Deutsche Bank
Venezuela: PDVSA 2? Market likely overreacted. On Wednesday morning, Bloomberg news reported that "Venezuela’s constituent assembly is weighing a proposal to replace PDVSA with a new national energy company (CVE) that would inherit everything except PDVSA’s debt", citing Argus Media reports (which in turn cited David Paravisini, who chairs the assembly’s petroleum, gas, energy and water subcommittee). The report further suggested that "Under the proposal, CVE would absorb all of PDVSA’s administrative, operational and physical assets, including Citgo, but not its liabilities that include debt owed to bondholders, joint venture partners, suppliers and other creditors." This news rekindled a multi-year old idea (and concerns of some market participants) that Venezuela might go this route which bodes poorly for the recovery value for PDVSA bonds. PDVSA bonds fell sharply, falling about 3pts on average, on the back of the report. Sovereign bonds were also affected, falling by 1 - 1.5pts on the day.

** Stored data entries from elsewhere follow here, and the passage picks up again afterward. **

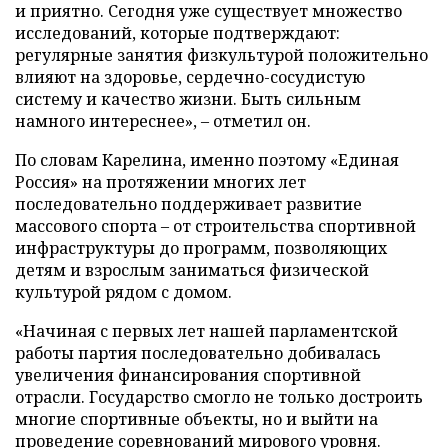
и приятно. Сегодня уже существует множество
исследований, которые подтверждают:
регулярные занятия физкультурой положительно
влияют на здоровье, сердечно-сосудистую
систему и качество жизни. Быть сильным
намного интереснее», – отметил он.
По словам Карелина, именно поэтому «Единая
Россия» на протяжении многих лет
последовательно поддерживает развитие
массового спорта – от строительства спортивной
инфраструктуры до программ, позволяющих
детям и взрослым заниматься физической
культурой рядом с домом.
«Начиная с первых лет нашей парламентской
работы партия последовательно добивалась
увеличения финансирования спортивной
отрасли. Государство смогло не только достроить
многие спортивные объекты, но и выйти на
проведение соревнований мирового уровня.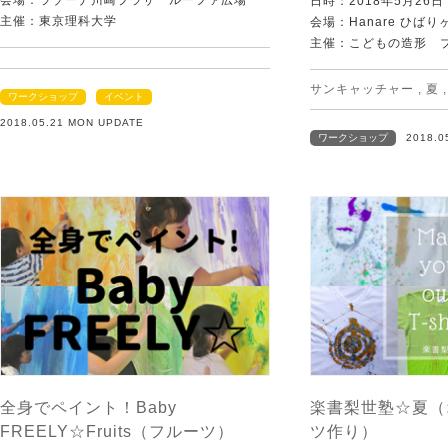
会場：ラゾーナ川崎プラザ ルーファ広場
日時：2018年5月26
主催：東京理科大学
会場：Hanare ひばり
主催：こどもの造形 
サンキャッチャー
,
夏
ワークショップ
イベント
2018.05.21 MON UPDATE
ワークショップ
2018.0
全身でペイント！Baby
楽書梨世塾☆夏（
FREELY☆Fruits（フルーツ）
ツ作り）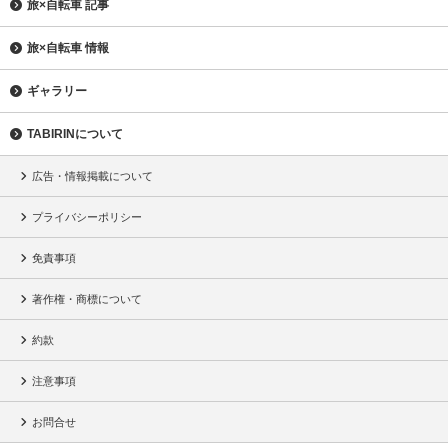
旅×自転車 記事
旅×自転車 情報
ギャラリー
TABIRINについて
広告・情報掲載について
プライバシーポリシー
免責事項
著作権・商標について
約款
注意事項
お問合せ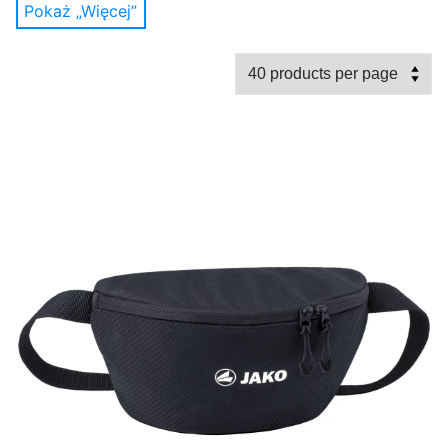
Pokaż „Więcej”
do treningu. Niezależnie od tego, czy chodzi o piłkę
nożną, siatkówkę, piłkę ręczną, tenisa, czy codzienny
trening fitness, niezbędna jest dobrze zapakowana
torba sportowa.
Torby sportowe JAKO są dostępne w różnych
rozmiarach, są trwałe i łatwe do transportu. Za
pomocą wyściełanych pasków na ramię torby
sportowe można łatwo przenosić przez ramię. Pasek
na ramię można również szybko zdjąć z siebie i
możesz powrócić na zwykłe paski na rękę. Torby
sportowe JAKO są dostępne z dolną komorą lub bez
niej. W dolnej komorze zmieści się do trzech par
butów, a także przybory do przechowywania
oddzielnie od innych tekstyliów. Daje to torbie jeszcze
większą stabilność i czyni ją bardziej wytrzymałą.
Dodatkowe kieszenie, które są przymocowane do
większości toreb sportowych z boku, dają możliwość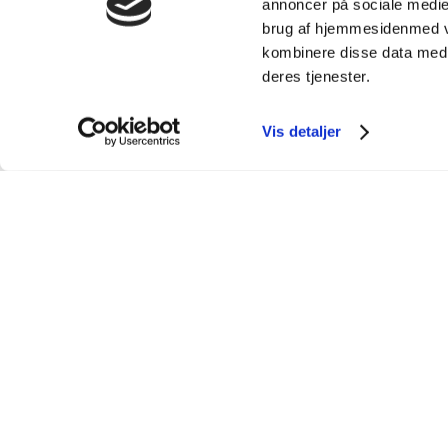
annoncer på sociale medier
brug af hjemmesidenmed vo
kombinere disse data med a
Page load link
deres tjenester.
Dansk
Vis detaljer
English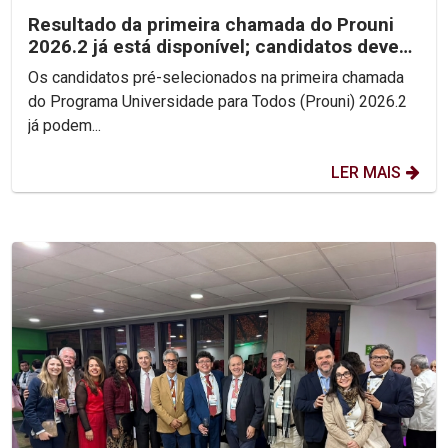
Resultado da primeira chamada do Prouni
2026.2 já está disponível; candidatos devem
enviar...
Os candidatos pré-selecionados na primeira chamada
do Programa Universidade para Todos (Prouni) 2026.2
já podem...
LER MAIS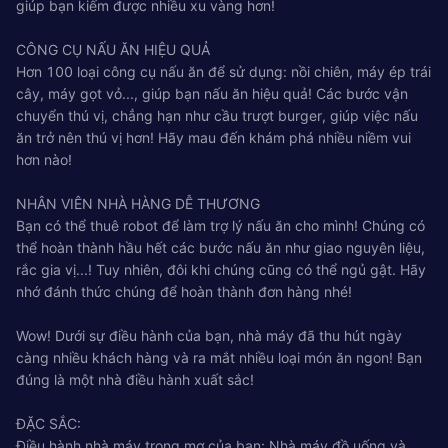
giúp bạn kiếm được nhiều xu vàng hơn!
CÔNG CỤ NẤU ĂN HIỆU QUẢ
Hơn 100 loại công cụ nấu ăn để sử dụng: nồi chiên, máy ép trái
cây, máy gọt vỏ..., giúp bạn nấu ăn hiệu quả! Các bước vận
chuyển thú vị, chẳng hạn như cầu trượt burger, giúp việc nấu
ăn trở nên thú vị hơn! Hãy mau đến khám phá nhiều niềm vui
hơn nào!
NHÂN VIÊN NHÀ HÀNG DỄ THƯƠNG
Bạn có thể thuê robot để làm trợ lý nấu ăn cho mình! Chúng có
thể hoàn thành hầu hết các bước nấu ăn như giao nguyên liệu,
rắc gia vị...! Tuy nhiên, đôi khi chúng cũng có thể ngủ gật. Hãy
nhớ đánh thức chúng để hoàn thành đơn hàng nhé!
Wow! Dưới sự điều hành của bạn, nhà máy đã thu hút ngày
càng nhiều khách hàng và ra mắt nhiều loại món ăn ngon! Bạn
đúng là một nhà điều hành xuất sắc!
ĐẶC SẮC:
Điều hành nhà máy trong mơ của bạn: Nhà máy đồ uống và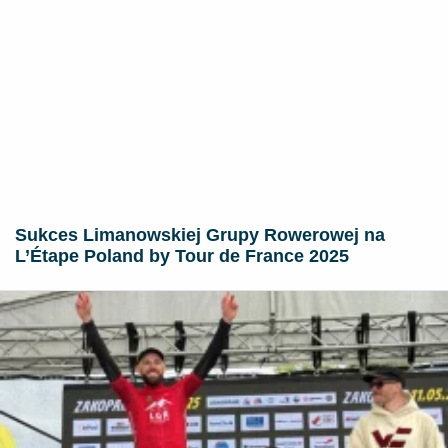
Sukces Limanowskiej Grupy Rowerowej na
L’Étape Poland by Tour de France 2025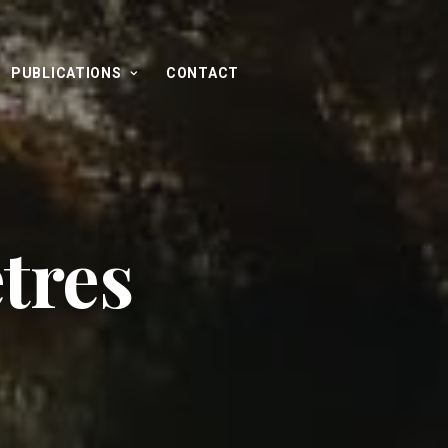
PUBLICATIONS
CONTACT
tres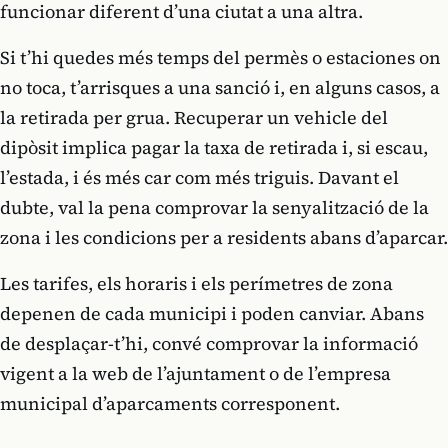
funcionar diferent d’una ciutat a una altra.
Si t’hi quedes més temps del permès o estaciones on
no toca, t’arrisques a una sanció i, en alguns casos, a
la retirada per grua. Recuperar un vehicle del
dipòsit implica pagar la taxa de retirada i, si escau,
l’estada, i és més car com més triguis. Davant el
dubte, val la pena comprovar la senyalització de la
zona i les condicions per a residents abans d’aparcar.
Les tarifes, els horaris i els perímetres de zona
depenen de cada municipi i poden canviar. Abans
de desplaçar-t’hi, convé comprovar la informació
vigent a la web de l’ajuntament o de l’empresa
municipal d’aparcaments corresponent.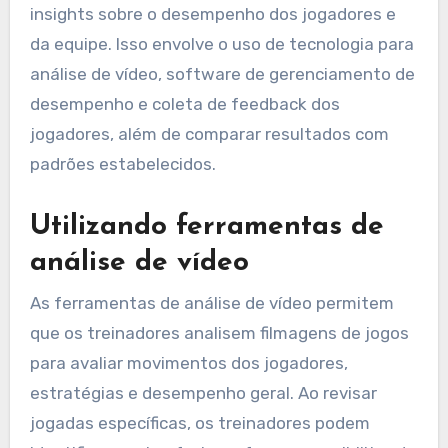
insights sobre o desempenho dos jogadores e
da equipe. Isso envolve o uso de tecnologia para
análise de vídeo, software de gerenciamento de
desempenho e coleta de feedback dos
jogadores, além de comparar resultados com
padrões estabelecidos.
Utilizando ferramentas de
análise de vídeo
As ferramentas de análise de vídeo permitem
que os treinadores analisem filmagens de jogos
para avaliar movimentos dos jogadores,
estratégias e desempenho geral. Ao revisar
jogadas específicas, os treinadores podem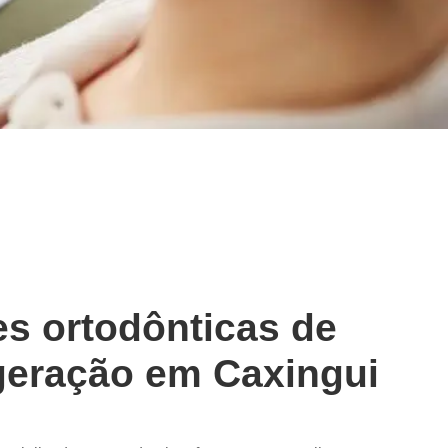
s ortodônticas de
geração em Caxingui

For the record, we have always been skeptical about this idea. We believe this is even less likely to materialize in the near term. First, if it happened, it would have conflicted with the established signal that PDVSA will make PDVSA 20s's amortization payment due on the 27th in order to avoid a foreclosure on CITGO (even if - in our view - it would likely lose CITGO anyway after the payment). Second, this replacement could have negative impacts on joint ventures, the source of more than 50% of the oil production in Venezuela currently (some estimate puts it higher than 60%). Finally, we struggle to find any tangible benefits for Venezuela to do this at the moment - not like PDVSA would avoid paying any debt it otherwise has to make. We strongly believe this was likely something that got taken out of context, and believe bond prices should - at least partially - retrace the loss incurred on Wednesday.